Hiroshima Survivor Who Hugged Obama Dies at 88

TOKYO – Shigeaki Mori, the Japanese historian who survived the atomic bombing of Hiroshima and gained worldwide recognition when President Barack Obama embraced him during a landmark 2016 visit, has passed away at age 88.

Mori was just 8 years old in 1937 when he lived through the devastating August 6, 1945 atomic blast while located just 1½ miles from ground zero. Three decades later, he discovered a tragic irony – American prisoners of war detained in Japan had also perished in the bombing carried out by their own nation.

While maintaining his regular job at a company, Mori dedicated himself to investigating both American and Japanese government records. Through his painstaking research, he identified 12 American POWs who died in the attack and reached out to their grieving families in the United States, many of whom had never learned the circumstances of their relatives’ deaths.

The atomic strike on Hiroshima immediately leveled the city and claimed tens of thousands of lives. By year’s end, the death count reached 140,000. The subsequent bombing of Nagasaki resulted in another 70,000 fatalities.

In 2008, Mori published his findings in a Japanese book titled “The Secret of the American POWs Killed by the Atomic Bomb.” The work earned him the distinguished Kikuchi Kan Prize and was subsequently published in English translation.
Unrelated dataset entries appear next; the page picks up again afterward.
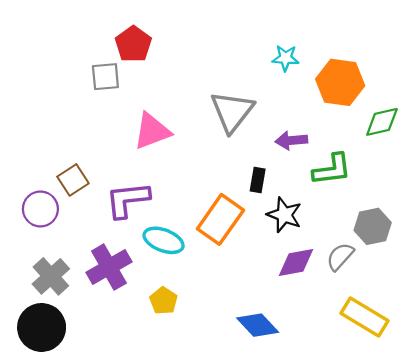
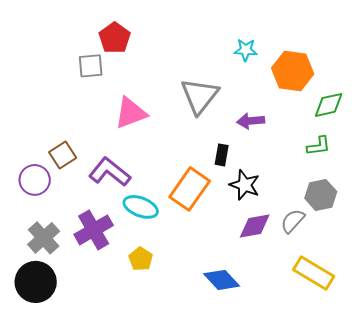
green L-shape: (332, 169) -> (319, 146), moved, size x0.7
purple L-shape: (128, 200) -> (110, 172), turned 45

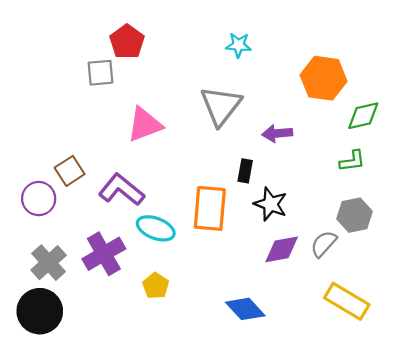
cyan star: (246, 50) -> (239, 45), moved
orange rectangle: (190, 189) -> (210, 208), turned -30

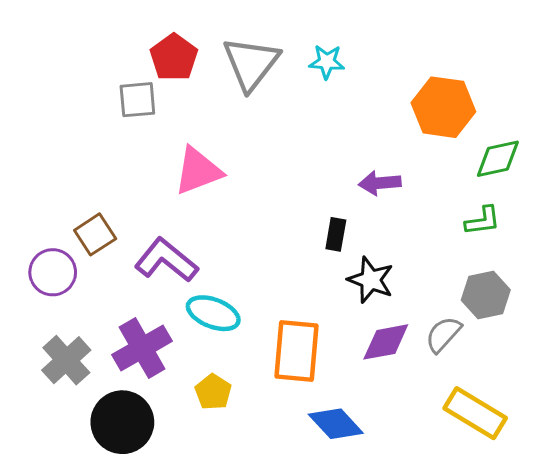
gray triangle: (221, 106) -> (251, 63), moved
orange rectangle: (210, 208) -> (296, 351), moved
black circle: (40, 311) -> (122, 422), moved

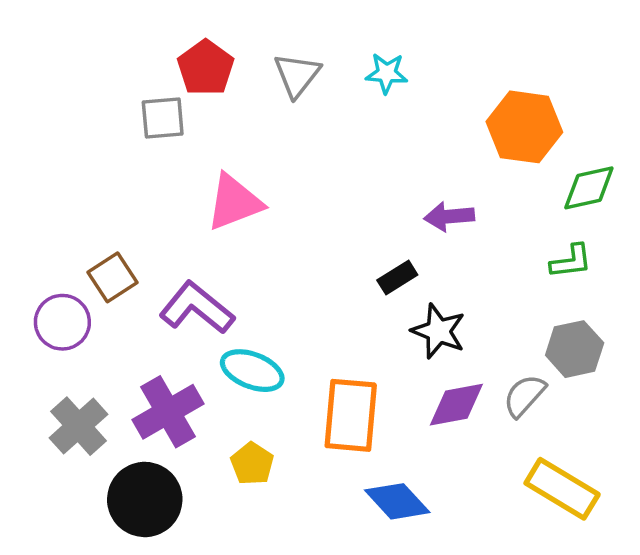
gray triangle: (251, 63) -> (297, 75), size x0.7
black rectangle: (336, 234) -> (397, 277), turned 48

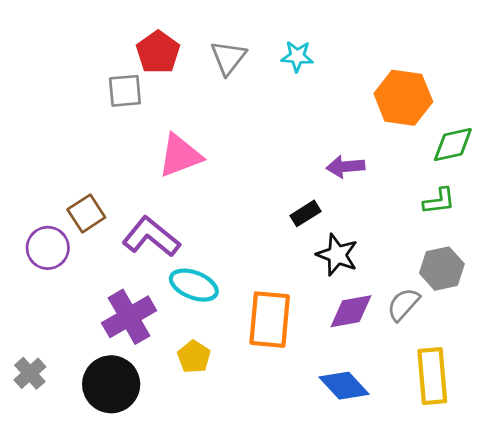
gray cross: (78, 426) -> (30, 373), moved, size x0.7
yellow rectangle: (562, 489) -> (432, 376), turned 54
blue diamond: (397, 501) -> (344, 386), moved

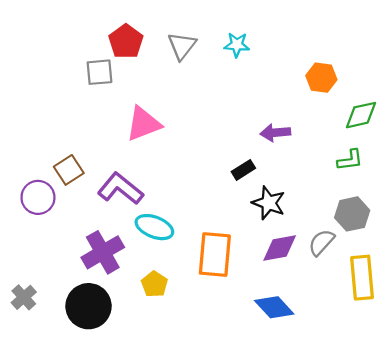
orange hexagon: (403, 98) -> (321, 78), size x0.7
yellow rectangle: (432, 376) -> (362, 278), moved

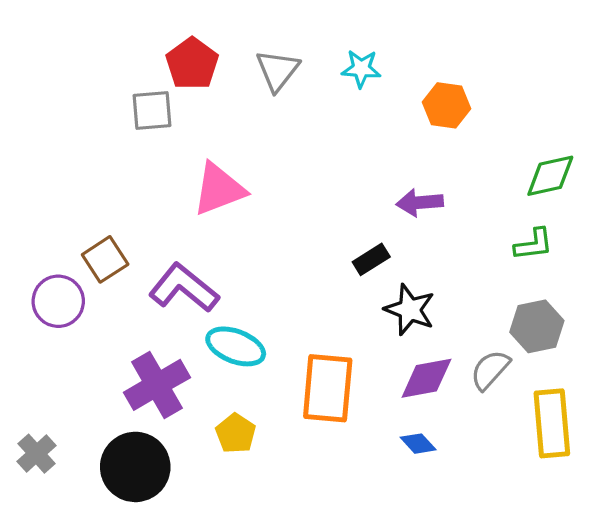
orange hexagon: (321, 78) -> (447, 105), moved
blue diamond: (274, 307) -> (418, 444), moved, size x0.6

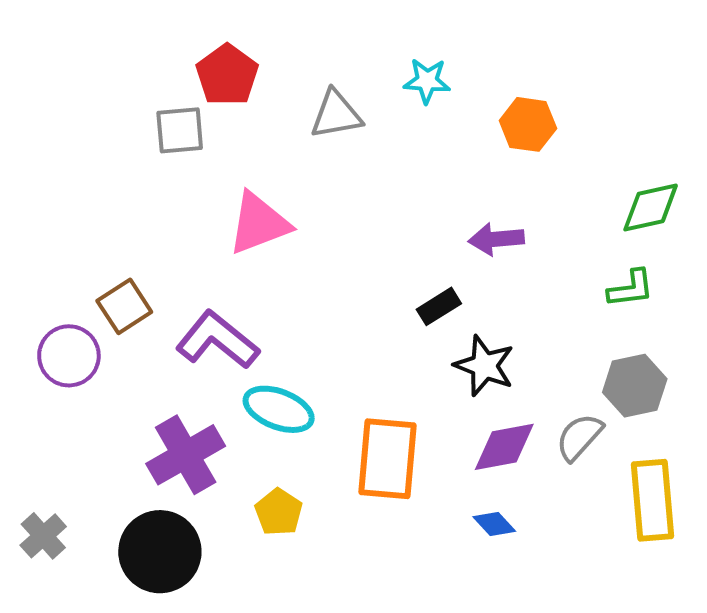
gray triangle: (277, 70) -> (336, 115), moved, turned 42

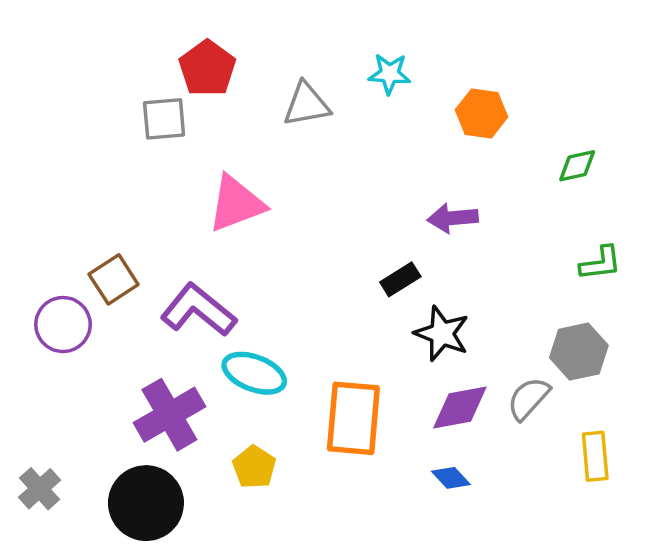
green diamond: (651, 207) -> (577, 166), moved, size x0.7
green L-shape: (631, 289) -> (601, 263), moved
yellow rectangle: (653, 500) -> (595, 456), size x0.7

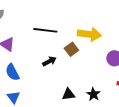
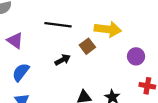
blue semicircle: (12, 72) -> (21, 72), turned 66

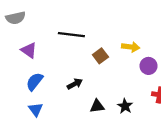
yellow arrow: (108, 29) -> (131, 47), moved, size x0.7
black arrow: (63, 60) -> (75, 84), moved

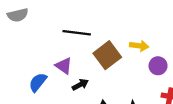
purple triangle: (29, 50) -> (64, 66), moved
brown square: (100, 56) -> (107, 55), size x1.6

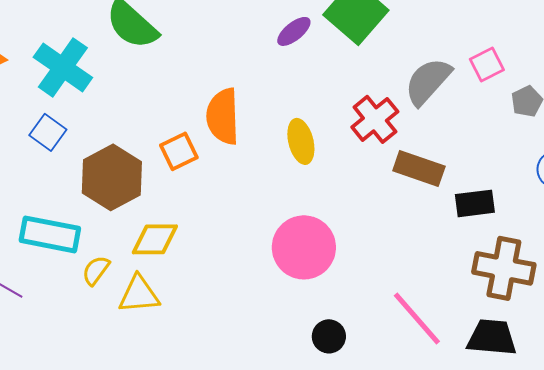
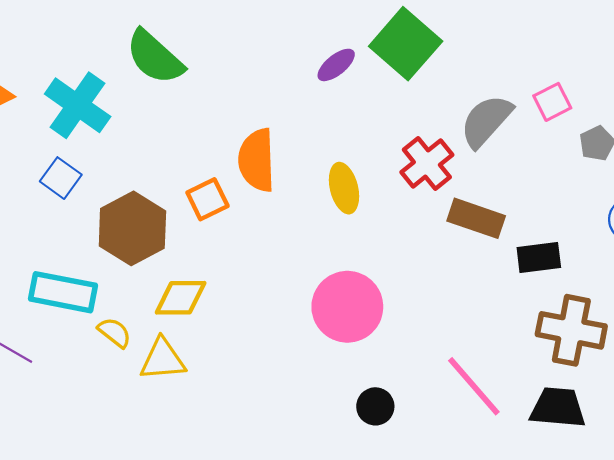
yellow semicircle: (96, 270) -> (114, 333), turned 92

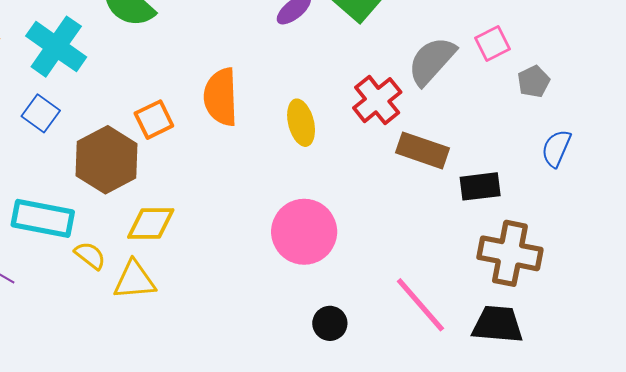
orange square: (207, 199) -> (154, 120), moved

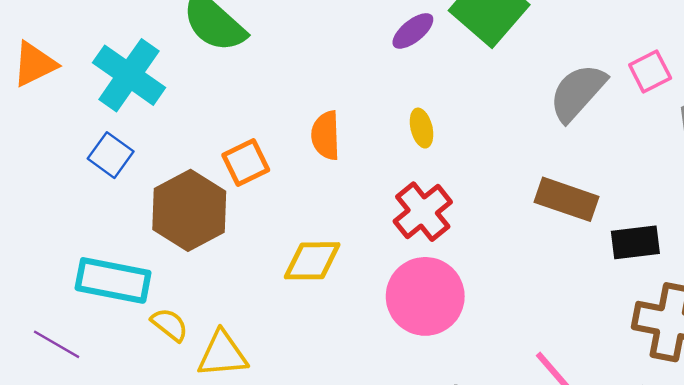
orange semicircle: (221, 97) -> (326, 135), size x0.7
red cross: (377, 100) -> (423, 212), moved
yellow ellipse: (301, 123) -> (422, 128), moved, size x0.7
yellow diamond: (151, 224) -> (312, 261), moved

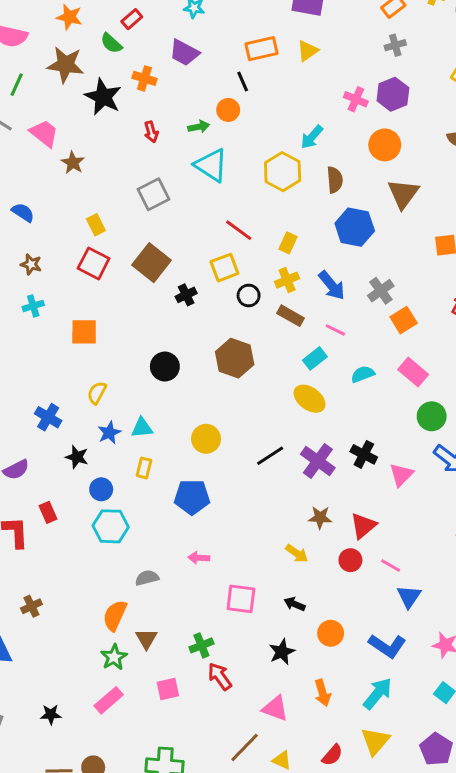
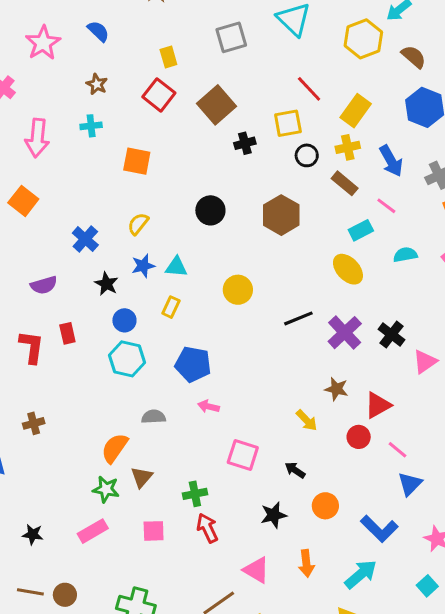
brown semicircle: (335, 180) -> (414, 57), turned -55
yellow rectangle: (288, 243) -> (356, 111), size x1.5
blue pentagon: (192, 497) -> (193, 364), moved
green star: (114, 657) -> (106, 489), turned 30

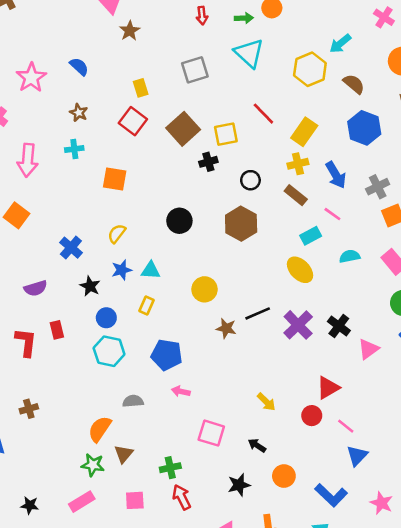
yellow square: (288, 123) -> (226, 134), moved
black circle: (307, 155) -> (250, 180), moved
brown star: (336, 389) -> (226, 328), moved

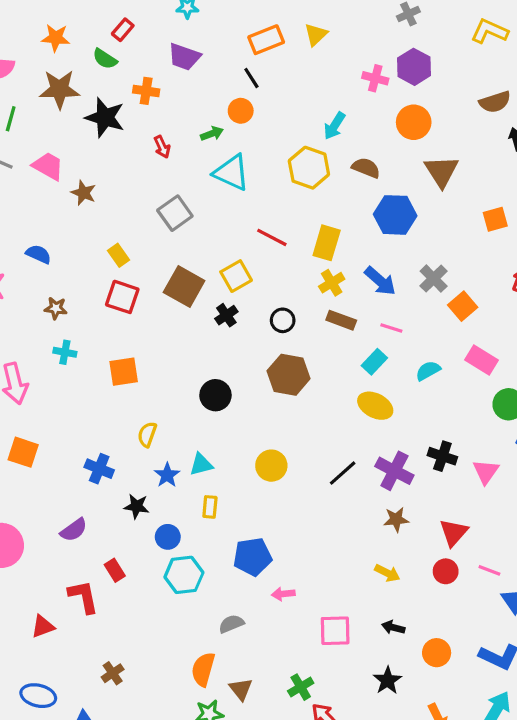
cyan cross: (74, 149) -> (65, 352), turned 36
brown star: (226, 328) -> (396, 519), moved

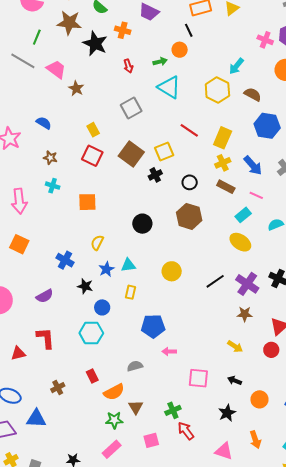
red rectangle: (115, 570) -> (92, 376), moved
cyan hexagon: (184, 575) -> (91, 333), moved
orange semicircle: (203, 669) -> (114, 392), turned -140

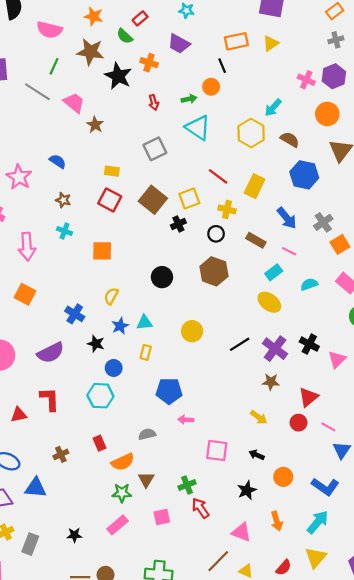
yellow rectangle: (93, 130) -> (112, 171), turned -56
yellow cross: (223, 163) -> (227, 209), moved, turned 35
purple semicircle: (45, 296) -> (51, 353), size x1.4

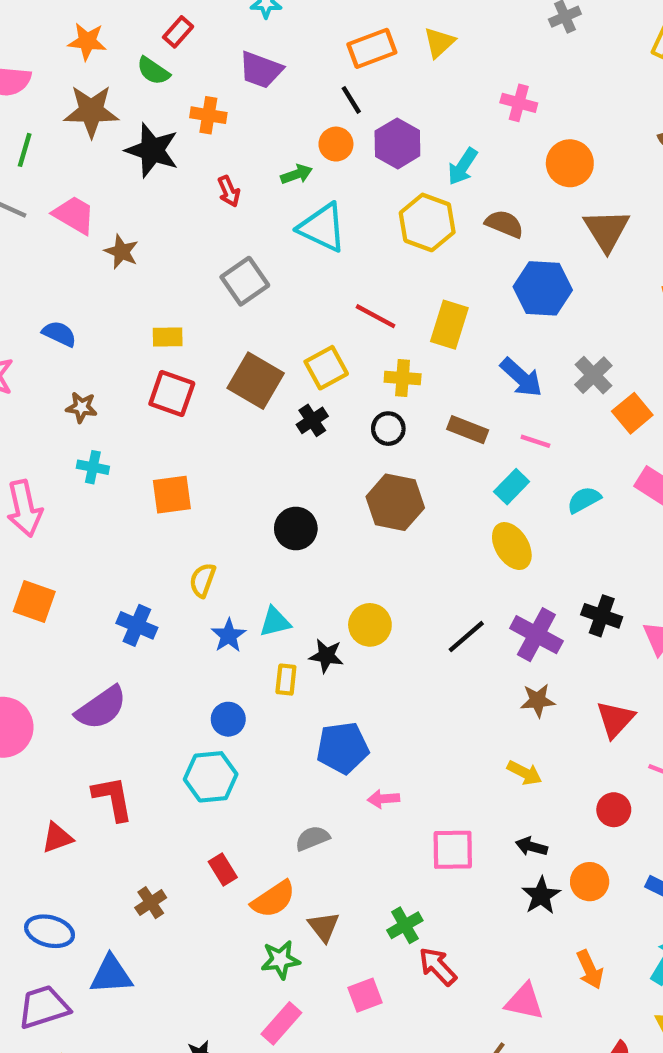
purple hexagon: (334, 76) -> (397, 143), moved
yellow ellipse: (269, 302) -> (512, 546), turned 30
black star: (96, 344) -> (326, 656), moved
red circle: (299, 423) -> (614, 810), moved
black star: (247, 490) -> (541, 896), moved

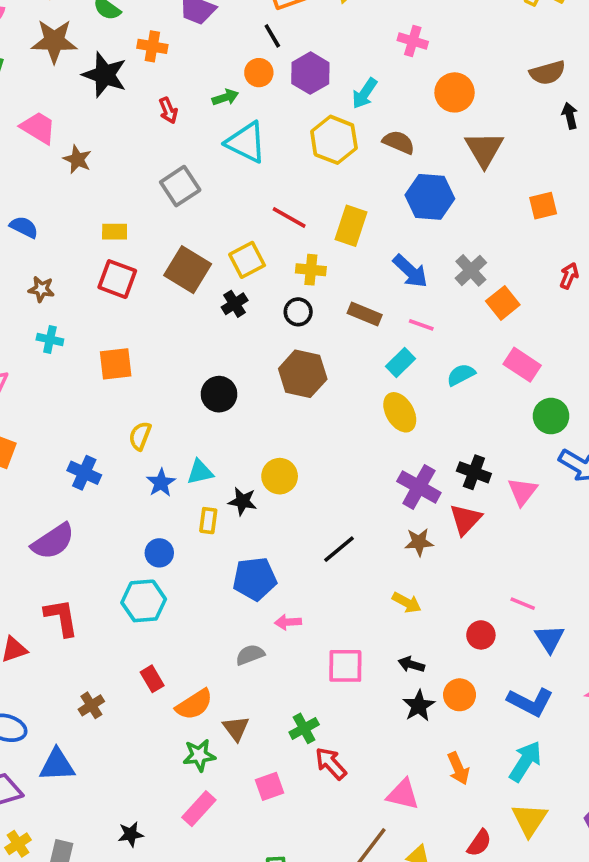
black line: (466, 637) -> (339, 549), moved
red triangle: (615, 719) -> (466, 519), moved
gray semicircle: (312, 838) -> (250, 655), moved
According to the English edition’s publishers, Mori passed away on Sunday. Japanese news outlets confirmed he died at a hospital in Hiroshima.

His decades of investigation ultimately resulted in official U.S. acknowledgment of the 12 American servicemen’s deaths in the bombing.

“The research I spent more than 40 years was not about people from the enemy country. It was about human beings,” Mori reflected in later years.

When Obama made history in 2016 as the first sitting U.S. president to visit Hiroshima’s Peace Memorial Park, he referenced “a dozen Americans held prisoner” among the bombing victims in his address. Obama praised Mori for reaching out to the American families, recognizing that their grief matched his own experience, and concluded their meeting with an emotional embrace.